[WHAT YOU WILL DO]: Repeat, exactly as written, the line with "ービスしものせき／児童発達支" and every line that follows it in the material below, ending with the last.
===== EXERCISE DATA =====
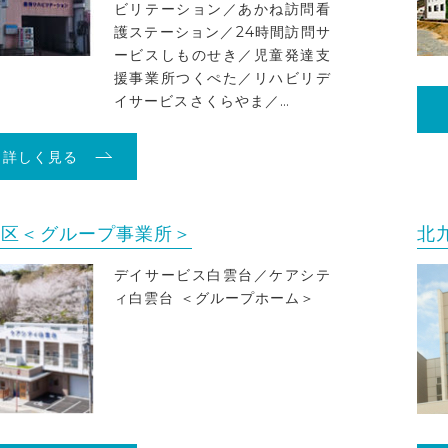
ビリテーション／あかね訪問看
護ステーション／24時間訪問サ
ービスしものせき／児童発達支
援事業所つくぺた／リハビリデ
イサービスさくらやま／…
詳しく見る
地区＜グループ事業所＞
北
デイサービス白雲台／ケアシテ
ィ白雲台 ＜グループホーム＞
=====
[PROBLEM SOLUTION]:
ービスしものせき／児童発達支
援事業所つくぺた／リハビリデ
イサービスさくらやま／…
詳しく見る
地区＜グループ事業所＞
北
デイサービス白雲台／ケアシテ
ィ白雲台 ＜グループホーム＞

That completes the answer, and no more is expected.